Vegetables don't require any more care than ornamental plants, but they are less forgiving of neglect. Vegetable plants expend an enormous amount of energy blooming and producing fruit that never gets to mature as far as the plants are concerned. A plant sets fruit so it can produce seed, but we tend to harvest vegetables before the seeds are fully formed. This is stressful for vegetable plants, so it's important to give them what they need for the health and vigor to keep producing.
Neglect can also lead to lower yields and inferior vegetables due to more pest problems. Use the tips below to keep your plants healthy and growing steadily all season long for a high yielding vegetable garden.
Water Your Garden Regularly
Regular water is as important to growing vegetables as sunlight. This means an inch or two per week, every week, and more if it's extremely hot. Without regular water, vegetables will not fill out and some, like tomatoes, will crack open if suddenly plumped up with water after struggling without for awhile.
You can't always rely on rain, so if you have the means, a drip irrigation system is a plus for a vegetable garden. The new component systems are easy to install and affordable for even hobby gardeners. You'll save money on water too, because it goes directly to the plant's root, with less lost to evaporation.
If you don't want to opt for drip irrigation, locate your vegetable garden near a water spigot if you haven't decided upon a site yet. You'll be more likely to water when you don't have to drag the hose out.
Maintain Your Vegetable Plants
For plants that are direct-sown from seed, removing excess seedlings is an essential step for a healthy vegetable garden. This is called thinning. Some gardeners have a difficult time sacrificing seedlings, but leaving all the sprouted seedlings to grow too closely together will stunt the plants and reduce your overall yield.

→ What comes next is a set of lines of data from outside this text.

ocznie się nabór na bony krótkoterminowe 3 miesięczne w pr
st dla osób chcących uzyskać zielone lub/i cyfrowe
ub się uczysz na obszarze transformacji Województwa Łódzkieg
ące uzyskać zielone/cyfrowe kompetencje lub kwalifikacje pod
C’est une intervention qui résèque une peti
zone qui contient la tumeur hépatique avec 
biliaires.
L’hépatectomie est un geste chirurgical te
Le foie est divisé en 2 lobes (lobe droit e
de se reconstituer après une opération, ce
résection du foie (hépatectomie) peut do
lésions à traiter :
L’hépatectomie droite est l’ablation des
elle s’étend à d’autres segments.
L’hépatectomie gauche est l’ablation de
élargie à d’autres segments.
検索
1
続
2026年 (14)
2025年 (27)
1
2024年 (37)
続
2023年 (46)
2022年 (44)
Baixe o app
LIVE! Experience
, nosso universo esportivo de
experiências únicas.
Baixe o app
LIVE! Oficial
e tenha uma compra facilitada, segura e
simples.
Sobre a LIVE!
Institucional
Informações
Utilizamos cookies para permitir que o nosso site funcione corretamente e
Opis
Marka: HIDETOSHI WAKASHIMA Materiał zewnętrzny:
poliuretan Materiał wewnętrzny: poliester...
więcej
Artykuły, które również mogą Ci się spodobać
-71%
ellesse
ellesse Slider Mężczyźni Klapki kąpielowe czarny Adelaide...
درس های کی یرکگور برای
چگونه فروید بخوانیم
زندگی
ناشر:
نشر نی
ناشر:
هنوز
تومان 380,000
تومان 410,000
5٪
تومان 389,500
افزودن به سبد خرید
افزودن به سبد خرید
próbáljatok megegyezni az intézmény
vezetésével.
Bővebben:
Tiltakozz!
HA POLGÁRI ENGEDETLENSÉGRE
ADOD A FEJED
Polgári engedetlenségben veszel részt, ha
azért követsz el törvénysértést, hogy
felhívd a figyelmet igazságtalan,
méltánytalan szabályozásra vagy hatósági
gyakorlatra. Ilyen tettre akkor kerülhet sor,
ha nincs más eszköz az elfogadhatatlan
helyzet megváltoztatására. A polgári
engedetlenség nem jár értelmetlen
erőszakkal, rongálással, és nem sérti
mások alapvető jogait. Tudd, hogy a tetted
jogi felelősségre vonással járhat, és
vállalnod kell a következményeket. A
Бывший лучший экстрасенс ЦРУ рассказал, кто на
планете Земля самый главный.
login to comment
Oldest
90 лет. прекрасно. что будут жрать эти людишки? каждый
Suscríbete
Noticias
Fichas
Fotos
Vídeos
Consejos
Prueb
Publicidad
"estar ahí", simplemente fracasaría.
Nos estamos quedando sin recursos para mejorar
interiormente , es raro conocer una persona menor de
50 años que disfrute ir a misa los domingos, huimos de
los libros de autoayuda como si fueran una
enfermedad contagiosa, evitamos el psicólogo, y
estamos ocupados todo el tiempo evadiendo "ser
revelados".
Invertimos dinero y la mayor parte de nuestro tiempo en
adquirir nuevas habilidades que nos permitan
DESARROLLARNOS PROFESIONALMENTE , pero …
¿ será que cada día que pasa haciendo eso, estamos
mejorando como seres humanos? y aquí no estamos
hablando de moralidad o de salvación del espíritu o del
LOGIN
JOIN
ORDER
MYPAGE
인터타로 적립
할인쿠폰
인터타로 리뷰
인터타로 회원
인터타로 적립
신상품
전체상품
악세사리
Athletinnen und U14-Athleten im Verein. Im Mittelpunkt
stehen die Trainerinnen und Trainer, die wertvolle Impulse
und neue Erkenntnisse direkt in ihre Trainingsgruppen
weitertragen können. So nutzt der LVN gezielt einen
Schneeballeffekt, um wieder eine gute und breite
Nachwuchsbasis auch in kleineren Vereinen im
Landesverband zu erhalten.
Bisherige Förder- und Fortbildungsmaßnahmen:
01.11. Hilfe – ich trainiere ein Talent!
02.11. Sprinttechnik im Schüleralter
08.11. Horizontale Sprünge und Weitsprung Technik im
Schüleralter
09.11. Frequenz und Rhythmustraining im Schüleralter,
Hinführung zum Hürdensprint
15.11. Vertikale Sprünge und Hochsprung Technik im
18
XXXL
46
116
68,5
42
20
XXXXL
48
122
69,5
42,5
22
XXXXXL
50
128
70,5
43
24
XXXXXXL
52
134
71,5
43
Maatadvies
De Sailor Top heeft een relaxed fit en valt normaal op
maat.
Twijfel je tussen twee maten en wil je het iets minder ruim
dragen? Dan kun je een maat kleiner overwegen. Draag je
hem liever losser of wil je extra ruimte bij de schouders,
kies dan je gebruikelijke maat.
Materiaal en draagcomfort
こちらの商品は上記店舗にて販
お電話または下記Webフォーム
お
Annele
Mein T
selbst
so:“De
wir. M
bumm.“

Once true leaves appear, remove seedlings so the remaining plants are at the recommended spacing distances. If you can't remove the extras without disturbing the roots of the seedling that will remain, simply pinch the seedlings at the soil line. Keep the strongest, stockiest seedlings.
Another maintenance task to perform early in the gardening season is staking plants. Tall and climbing vegetables require some sort of staking or trellising. It's best to install the stakes at planting time. If you wait until the plant has grown before staking, you run the risk of injuring the plant roots.
Later in the season, suckers should be pruned from tomatoes. Pruning tomato suckers means removing the growth that appears between where the stem and a branch meet. If left to grow, they will become another main stem with branches, flowers, fruit, and more suckers of their own, competing for nutrients with the original plant.
Stay on Top of Weeds
Vegetables don't like to compete with weeds for food and water. Every gardening season starts with a blank slate after you prepare your garden beds, so it's important that once you plant your vegetables, you keep up with weeding so your crops stay in tip-top shape. If you remove weeds as you see them on an ongoing basis, they'll never get out of control.
In addition to manually removing weeds from your garden itself, it's important to remove weeds from surrounding pathways and grass as well; if they're allowed to go to seed, those seeds might end up in your garden.
If you keep weeds in check from the beginning of the gardening season, you shouldn't need to resort to herbicides later in the summer.
Mulching is one of the best things you can do for your plants. It suppresses weeds, cools plant roots, and conserves water. Sometimes the plants themselves can serve as a living mulch if they grow dense enough.
The preferred mulch for vegetable gardens is seed-free straw. It makes a nice cover, it's easy enough to push aside for planting and it can be turned into the soil at the end of the season. An extra plus is that spiders love to hide in straw and feast on garden pests.
Enrich the Soil
Vegetables are heavy feeders. You should work some organic matter into the garden each year before planting and side-dress with more organic matter once or twice during the growing season. Different plants have different needs, of course, so it's important to take note of any fertilizing instructions that came with your seedlings or on the back of your seed packets.
Organic plant foods are slow releasing and will continue to feed your plants all season long. If you do opt for a water-soluble fertilizer, make sure your garden is well-watered before applying it.
Since you've worked so hard to get great soil in your vegetable garden, it makes sense to try and keep it that way even after the season is over. One easy technique for protecting and enriching your soil in winter is to plant a crop of green manure in the fall and turn it into the soil in the spring. Green manures are cover crops like ryegrass, alfalfa, and clover that improve soil structure and provide food for beneficial microbes, resulting in healthier soil for your next gardening season.